◆ BRIEF
Show all lines from the records below in which the string "automation" is present.

Segment Start: RECORDS PROVIDED

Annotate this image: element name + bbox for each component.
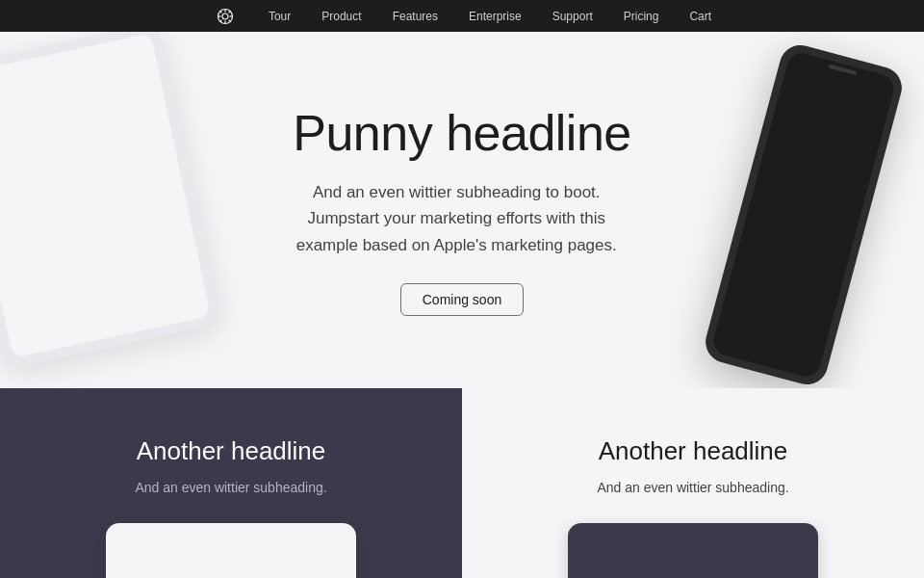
svg-point-1: [222, 13, 228, 19]
hero-section: Punny headline And an even wittier subhe…: [0, 32, 924, 388]
section-left-card-preview: [106, 523, 356, 578]
svg-line-7: [229, 19, 231, 21]
device-right-phone: [701, 40, 907, 388]
svg-line-9: [219, 19, 221, 21]
section-left-subheading: And an even wittier subheading.: [135, 478, 326, 498]
nav-item-support[interactable]: Support: [537, 0, 608, 32]
main-nav: Tour Product Features Enterprise Support…: [0, 0, 924, 32]
nav-item-cart[interactable]: Cart: [674, 0, 727, 32]
section-left: Another headline And an even wittier sub…: [0, 388, 462, 578]
hero-subtitle: And an even wittier subheading to boot. …: [293, 179, 620, 258]
nav-item-features[interactable]: Features: [377, 0, 453, 32]
nav-item-product[interactable]: Product: [306, 0, 376, 32]
section-right-headline: Another headline: [599, 436, 788, 466]
hero-title: Punny headline: [293, 104, 631, 162]
hero-cta-button[interactable]: Coming soon: [400, 283, 525, 316]
nav-item-tour[interactable]: Tour: [253, 0, 306, 32]
nav-item-enterprise[interactable]: Enterprise: [453, 0, 537, 32]
svg-line-6: [219, 11, 221, 13]
svg-line-8: [229, 11, 231, 13]
device-left-tablet: [0, 32, 222, 369]
nav-item-pricing[interactable]: Pricing: [608, 0, 675, 32]
section-right-subheading: And an even wittier subheading.: [597, 478, 788, 498]
bottom-sections: Another headline And an even wittier sub…: [0, 388, 924, 578]
section-right-card-preview: [568, 523, 818, 578]
section-left-headline: Another headline: [137, 436, 326, 466]
nav-logo[interactable]: [197, 8, 253, 25]
section-right: Another headline And an even wittier sub…: [462, 388, 924, 578]
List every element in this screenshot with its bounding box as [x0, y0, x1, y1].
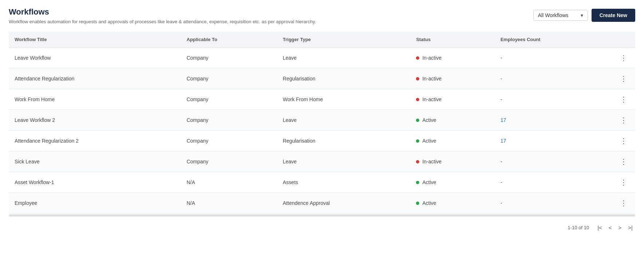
cell-status: Active	[410, 172, 494, 193]
cell-employees-count: -	[495, 193, 612, 214]
filter-label: All Workflows	[538, 12, 569, 18]
cell-title: Work From Home	[9, 89, 181, 110]
cell-status: Active	[410, 193, 494, 214]
cell-employees-count: -	[495, 151, 612, 172]
status-label: In-active	[422, 76, 441, 82]
col-header-applicable: Applicable To	[181, 32, 277, 48]
table-row: EmployeeN/AAttendence ApprovalActive-⋮	[9, 193, 635, 214]
cell-applicable-to: N/A	[181, 172, 277, 193]
cell-trigger-type: Work From Home	[277, 89, 410, 110]
status-dot-icon	[416, 202, 419, 205]
header-row-tr: Workflow Title Applicable To Trigger Typ…	[9, 32, 635, 48]
create-new-button[interactable]: Create New	[592, 9, 635, 22]
more-options-button[interactable]: ⋮	[618, 116, 629, 124]
status-dot-icon	[416, 160, 419, 163]
cell-employees-count: 17	[495, 131, 612, 151]
cell-more-options: ⋮	[612, 89, 635, 110]
table-wrapper: Workflow Title Applicable To Trigger Typ…	[9, 32, 635, 218]
employees-count-link[interactable]: 17	[500, 117, 506, 123]
status-label: In-active	[422, 55, 441, 61]
more-options-button[interactable]: ⋮	[618, 136, 629, 145]
more-options-button[interactable]: ⋮	[618, 178, 629, 187]
cell-employees-count: -	[495, 48, 612, 68]
last-page-button[interactable]: >|	[625, 223, 635, 232]
cell-title: Sick Leave	[9, 151, 181, 172]
cell-employees-count: -	[495, 172, 612, 193]
cell-employees-count: -	[495, 68, 612, 89]
footer-row: 1-10 of 10 |< < > >|	[9, 218, 635, 234]
more-options-button[interactable]: ⋮	[618, 95, 629, 104]
table-row: Asset Workflow-1N/AAssetsActive-⋮	[9, 172, 635, 193]
cell-trigger-type: Regularisation	[277, 68, 410, 89]
cell-trigger-type: Attendence Approval	[277, 193, 410, 214]
cell-employees-count: -	[495, 89, 612, 110]
cell-applicable-to: Company	[181, 89, 277, 110]
cell-status: In-active	[410, 89, 494, 110]
cell-title: Leave Workflow	[9, 48, 181, 68]
cell-applicable-to: Company	[181, 131, 277, 151]
cell-title: Leave Workflow 2	[9, 110, 181, 131]
workflows-table: Workflow Title Applicable To Trigger Typ…	[9, 32, 635, 214]
cell-title: Attendance Regularization	[9, 68, 181, 89]
table-header: Workflow Title Applicable To Trigger Typ…	[9, 32, 635, 48]
col-header-count: Employees Count	[495, 32, 612, 48]
status-dot-icon	[416, 98, 419, 101]
cell-title: Employee	[9, 193, 181, 214]
cell-more-options: ⋮	[612, 151, 635, 172]
status-dot-icon	[416, 181, 419, 184]
status-label: Active	[422, 138, 436, 144]
cell-title: Attendance Regularization 2	[9, 131, 181, 151]
table-row: Sick LeaveCompanyLeaveIn-active-⋮	[9, 151, 635, 172]
page-subtitle: Workflow enables automation for requests…	[9, 19, 316, 24]
employees-count-link[interactable]: 17	[500, 138, 506, 144]
pagination-info: 1-10 of 10	[568, 225, 589, 230]
cell-applicable-to: N/A	[181, 193, 277, 214]
more-options-button[interactable]: ⋮	[618, 74, 629, 83]
cell-employees-count: 17	[495, 110, 612, 131]
status-label: In-active	[422, 159, 441, 164]
table-row: Attendance Regularization 2CompanyRegula…	[9, 131, 635, 151]
page-container: Workflows Workflow enables automation fo…	[0, 0, 644, 266]
next-page-button[interactable]: >	[616, 223, 624, 232]
cell-more-options: ⋮	[612, 172, 635, 193]
header-actions: All Workflows ▾ Create New	[533, 9, 635, 22]
cell-trigger-type: Leave	[277, 110, 410, 131]
cell-more-options: ⋮	[612, 193, 635, 214]
col-header-title: Workflow Title	[9, 32, 181, 48]
status-label: Active	[422, 200, 436, 206]
cell-more-options: ⋮	[612, 110, 635, 131]
cell-status: Active	[410, 131, 494, 151]
cell-title: Asset Workflow-1	[9, 172, 181, 193]
table-row: Leave Workflow 2CompanyLeaveActive17⋮	[9, 110, 635, 131]
status-dot-icon	[416, 139, 419, 143]
chevron-down-icon: ▾	[581, 12, 583, 18]
status-dot-icon	[416, 56, 419, 60]
cell-more-options: ⋮	[612, 68, 635, 89]
table-row: Attendance RegularizationCompanyRegulari…	[9, 68, 635, 89]
cell-trigger-type: Leave	[277, 151, 410, 172]
status-dot-icon	[416, 77, 419, 80]
more-options-button[interactable]: ⋮	[618, 53, 629, 62]
more-options-button[interactable]: ⋮	[618, 199, 629, 207]
table-row: Leave WorkflowCompanyLeaveIn-active-⋮	[9, 48, 635, 68]
cell-trigger-type: Assets	[277, 172, 410, 193]
title-block: Workflows Workflow enables automation fo…	[9, 7, 316, 24]
more-options-button[interactable]: ⋮	[618, 157, 629, 166]
prev-page-button[interactable]: <	[606, 223, 614, 232]
status-label: Active	[422, 179, 436, 185]
cell-more-options: ⋮	[612, 48, 635, 68]
table-body: Leave WorkflowCompanyLeaveIn-active-⋮Att…	[9, 48, 635, 214]
cell-trigger-type: Regularisation	[277, 131, 410, 151]
horizontal-scrollbar[interactable]	[9, 214, 635, 217]
filter-dropdown[interactable]: All Workflows ▾	[533, 10, 588, 21]
first-page-button[interactable]: |<	[595, 223, 605, 232]
cell-more-options: ⋮	[612, 131, 635, 151]
cell-applicable-to: Company	[181, 110, 277, 131]
cell-applicable-to: Company	[181, 48, 277, 68]
cell-status: Active	[410, 110, 494, 131]
cell-status: In-active	[410, 48, 494, 68]
status-dot-icon	[416, 119, 419, 122]
col-header-status: Status	[410, 32, 494, 48]
status-label: In-active	[422, 96, 441, 102]
col-header-actions	[612, 32, 635, 48]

Segment End: RECORDS PROVIDED

◆ RESPONSE FOR THIS EXERCISE
page-subtitle: Workflow enables automation for requests…	[9, 19, 316, 24]
page-container: Workflows Workflow enables automation fo…	[0, 0, 644, 266]
title-block: Workflows Workflow enables automation fo…	[9, 7, 316, 24]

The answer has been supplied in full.